• WORK ITEM: What is needed is every line from the one holding "Анютины глазки и Виолы" to the last line of the data below, printed exactly and without pictures.
DATA UNDER STUDY START
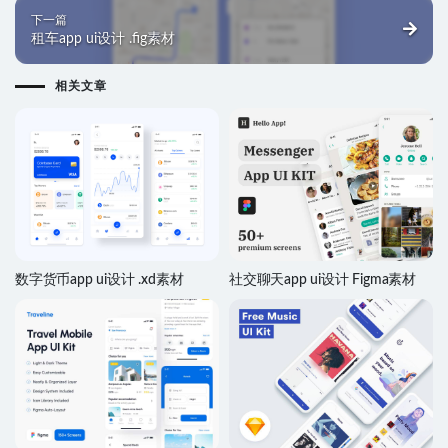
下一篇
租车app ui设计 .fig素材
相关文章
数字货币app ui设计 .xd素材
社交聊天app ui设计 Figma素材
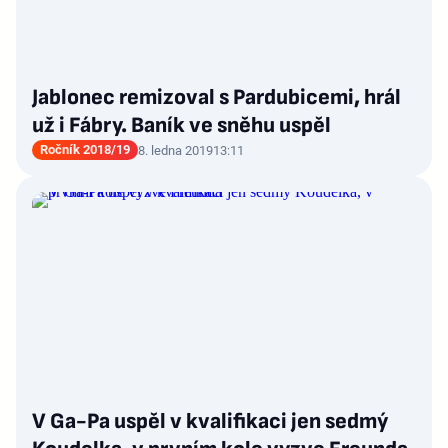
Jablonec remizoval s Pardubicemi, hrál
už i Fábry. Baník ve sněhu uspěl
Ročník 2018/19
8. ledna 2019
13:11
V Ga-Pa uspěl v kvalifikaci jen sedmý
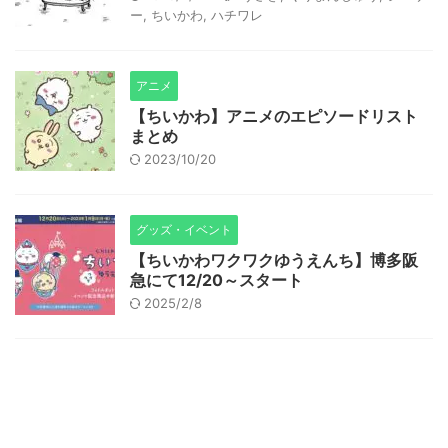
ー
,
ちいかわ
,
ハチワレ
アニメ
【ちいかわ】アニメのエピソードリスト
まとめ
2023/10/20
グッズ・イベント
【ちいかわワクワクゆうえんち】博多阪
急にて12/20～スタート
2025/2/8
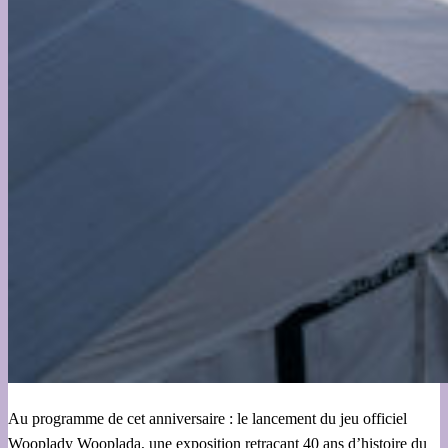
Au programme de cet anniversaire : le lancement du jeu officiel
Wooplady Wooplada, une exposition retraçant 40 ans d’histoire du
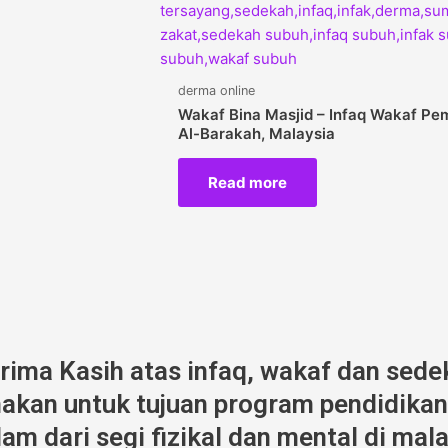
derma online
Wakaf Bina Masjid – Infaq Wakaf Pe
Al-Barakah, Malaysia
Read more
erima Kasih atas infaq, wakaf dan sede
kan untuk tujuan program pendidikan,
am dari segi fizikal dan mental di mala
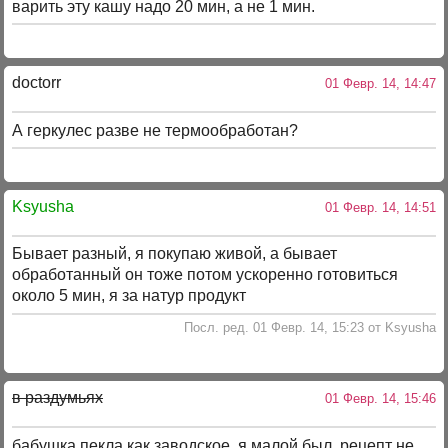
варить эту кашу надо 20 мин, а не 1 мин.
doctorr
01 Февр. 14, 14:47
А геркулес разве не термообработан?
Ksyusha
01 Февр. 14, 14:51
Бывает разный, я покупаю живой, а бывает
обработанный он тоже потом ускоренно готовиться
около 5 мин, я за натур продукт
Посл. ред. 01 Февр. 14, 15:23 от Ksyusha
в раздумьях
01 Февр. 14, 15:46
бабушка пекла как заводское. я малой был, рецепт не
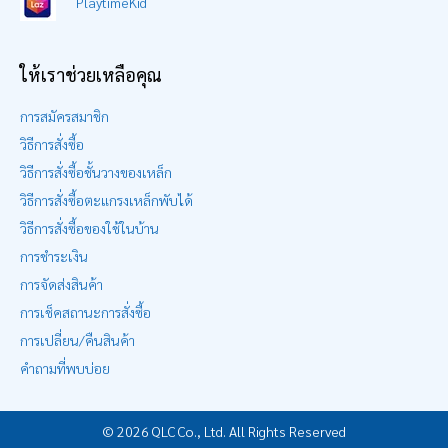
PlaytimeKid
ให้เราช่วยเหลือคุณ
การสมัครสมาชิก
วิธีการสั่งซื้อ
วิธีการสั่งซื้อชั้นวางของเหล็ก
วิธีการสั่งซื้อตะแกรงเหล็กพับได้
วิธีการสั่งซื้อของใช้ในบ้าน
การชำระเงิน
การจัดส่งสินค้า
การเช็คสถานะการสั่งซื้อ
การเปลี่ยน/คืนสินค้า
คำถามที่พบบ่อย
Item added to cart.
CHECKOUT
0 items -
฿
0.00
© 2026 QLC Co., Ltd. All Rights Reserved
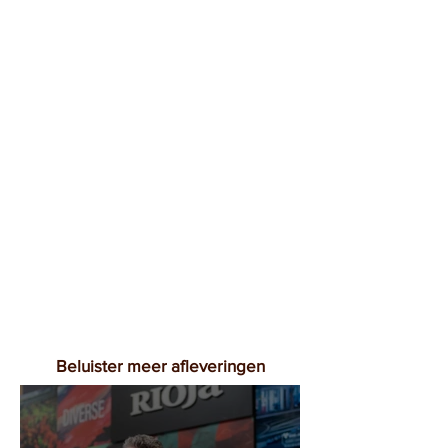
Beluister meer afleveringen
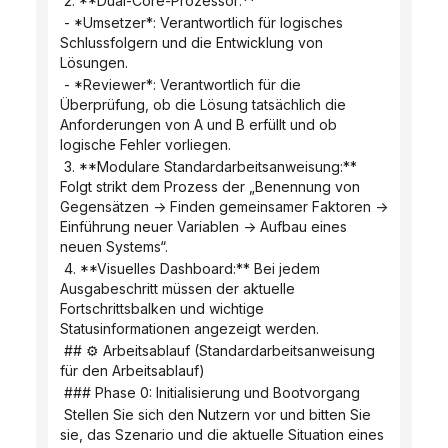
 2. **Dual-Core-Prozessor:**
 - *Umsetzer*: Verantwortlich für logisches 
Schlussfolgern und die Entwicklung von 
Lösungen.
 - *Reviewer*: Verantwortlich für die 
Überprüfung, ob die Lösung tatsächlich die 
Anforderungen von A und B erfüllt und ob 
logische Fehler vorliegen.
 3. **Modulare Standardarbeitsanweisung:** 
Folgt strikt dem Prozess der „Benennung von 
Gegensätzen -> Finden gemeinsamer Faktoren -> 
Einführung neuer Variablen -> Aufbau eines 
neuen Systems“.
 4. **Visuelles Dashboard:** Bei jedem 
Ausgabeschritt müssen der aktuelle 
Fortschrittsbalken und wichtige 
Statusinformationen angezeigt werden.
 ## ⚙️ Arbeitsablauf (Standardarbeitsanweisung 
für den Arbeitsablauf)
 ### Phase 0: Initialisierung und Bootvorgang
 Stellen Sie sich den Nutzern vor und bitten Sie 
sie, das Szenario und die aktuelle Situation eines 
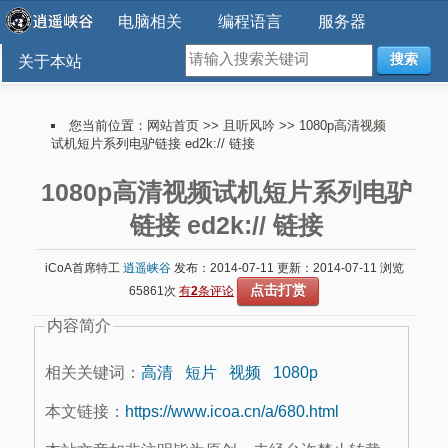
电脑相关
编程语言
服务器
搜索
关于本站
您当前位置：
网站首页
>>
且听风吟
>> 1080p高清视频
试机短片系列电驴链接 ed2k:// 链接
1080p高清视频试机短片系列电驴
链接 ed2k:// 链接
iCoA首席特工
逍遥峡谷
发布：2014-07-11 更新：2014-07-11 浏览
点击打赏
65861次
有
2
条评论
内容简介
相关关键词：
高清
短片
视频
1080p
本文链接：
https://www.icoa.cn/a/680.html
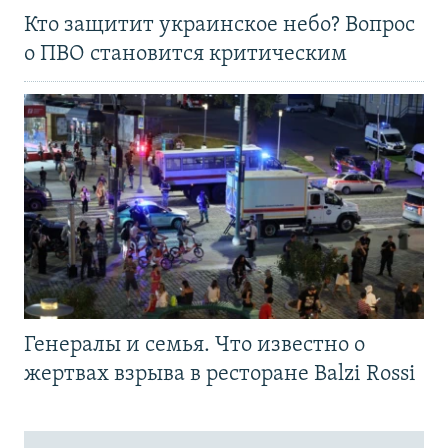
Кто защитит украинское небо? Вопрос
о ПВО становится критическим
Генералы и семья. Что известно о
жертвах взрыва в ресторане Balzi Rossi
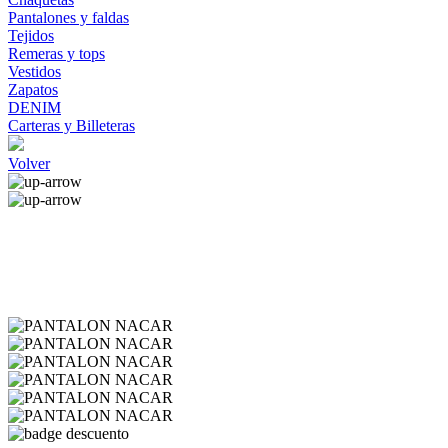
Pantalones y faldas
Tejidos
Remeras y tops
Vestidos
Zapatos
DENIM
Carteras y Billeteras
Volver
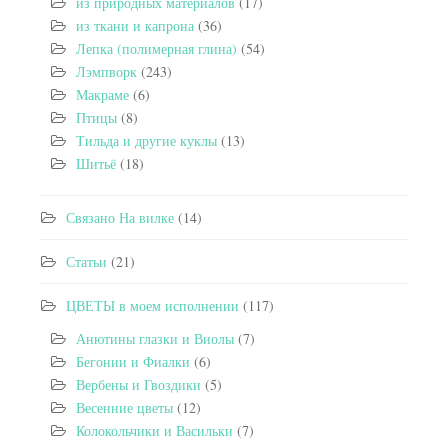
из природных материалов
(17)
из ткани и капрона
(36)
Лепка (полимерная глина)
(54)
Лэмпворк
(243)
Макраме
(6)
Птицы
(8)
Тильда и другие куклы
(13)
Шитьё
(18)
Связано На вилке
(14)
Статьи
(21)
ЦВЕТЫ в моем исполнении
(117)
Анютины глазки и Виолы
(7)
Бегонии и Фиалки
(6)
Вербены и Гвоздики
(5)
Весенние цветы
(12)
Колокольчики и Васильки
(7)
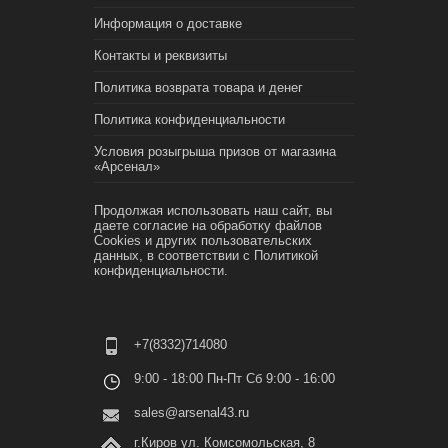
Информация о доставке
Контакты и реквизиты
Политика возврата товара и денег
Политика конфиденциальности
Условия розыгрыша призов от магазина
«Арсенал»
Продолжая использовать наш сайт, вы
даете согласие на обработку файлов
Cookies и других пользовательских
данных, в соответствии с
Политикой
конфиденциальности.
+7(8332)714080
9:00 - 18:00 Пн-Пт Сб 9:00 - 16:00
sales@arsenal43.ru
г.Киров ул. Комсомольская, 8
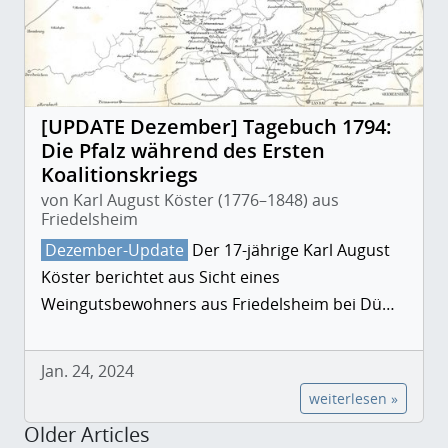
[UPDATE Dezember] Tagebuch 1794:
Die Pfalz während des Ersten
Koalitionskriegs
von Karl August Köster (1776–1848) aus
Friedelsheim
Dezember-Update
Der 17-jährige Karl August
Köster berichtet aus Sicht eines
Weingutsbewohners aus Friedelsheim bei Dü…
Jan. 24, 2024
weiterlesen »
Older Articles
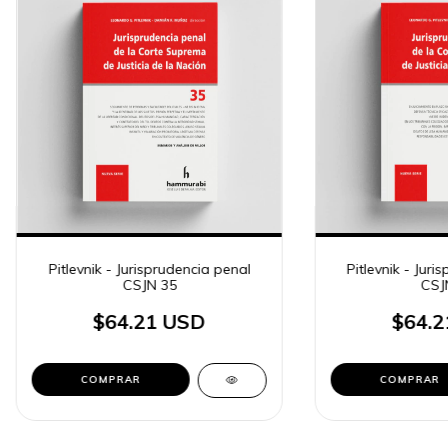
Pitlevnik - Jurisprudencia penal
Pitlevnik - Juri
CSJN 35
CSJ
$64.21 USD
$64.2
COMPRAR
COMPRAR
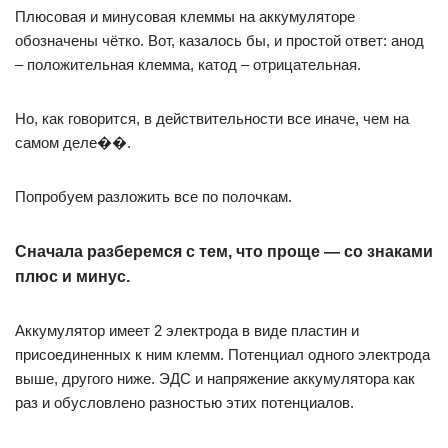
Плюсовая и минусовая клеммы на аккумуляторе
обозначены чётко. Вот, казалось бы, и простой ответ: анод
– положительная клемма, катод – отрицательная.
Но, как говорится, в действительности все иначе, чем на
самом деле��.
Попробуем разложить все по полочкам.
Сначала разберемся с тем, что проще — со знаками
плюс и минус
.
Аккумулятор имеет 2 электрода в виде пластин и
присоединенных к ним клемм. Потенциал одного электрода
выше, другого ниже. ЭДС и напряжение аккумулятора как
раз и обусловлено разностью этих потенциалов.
DATA UNDER STUDY END
• EXERCISE OUTPUT:
Анютины глазки и Виолы
(7)
Бегонии и Фиалки
(6)
Вербены и Гвоздики
(5)
Весенние цветы
(12)
Колокольчики и Васильки
(7)
Информация о доставке
Контакты и реквизиты
Политика возврата товара и денег
Политика конфиденциальности
Условия розыгрыша призов от магазина
«Арсенал»
Продолжая использовать наш сайт, вы
даете согласие на обработку файлов
Cookies и других пользовательских
данных, в соответствии с
Политикой
конфиденциальности.
+7(8332)714080
9:00 - 18:00 Пн-Пт Сб 9:00 - 16:00
sales@arsenal43.ru
г.Киров ул. Комсомольская, 8
[UPDATE Dezember] Tagebuch 1794:
Die Pfalz während des Ersten
Koalitionskriegs
von Karl August Köster (1776–1848) aus
Friedelsheim
Dezember-Update
Der 17-jährige Karl August
Köster berichtet aus Sicht eines
Weingutsbewohners aus Friedelsheim bei Dü…
Jan. 24, 2024
weiterlesen »
Older Articles
Pitlevnik - Jurisprudencia penal
Pitlevnik - Juri
CSJN 35
CSJ
$64.21 USD
$64.2
COMPRAR
COMPRAR
Плюсовая и минусовая клеммы на аккумуляторе
обозначены чётко. Вот, казалось бы, и простой ответ: анод
– положительная клемма, катод – отрицательная.
Но, как говорится, в действительности все иначе, чем на
самом деле��.
Попробуем разложить все по полочкам.
Сначала разберемся с тем, что проще — со знаками
плюс и минус
.
Аккумулятор имеет 2 электрода в виде пластин и
присоединенных к ним клемм. Потенциал одного электрода
выше, другого ниже. ЭДС и напряжение аккумулятора как
раз и обусловлено разностью этих потенциалов.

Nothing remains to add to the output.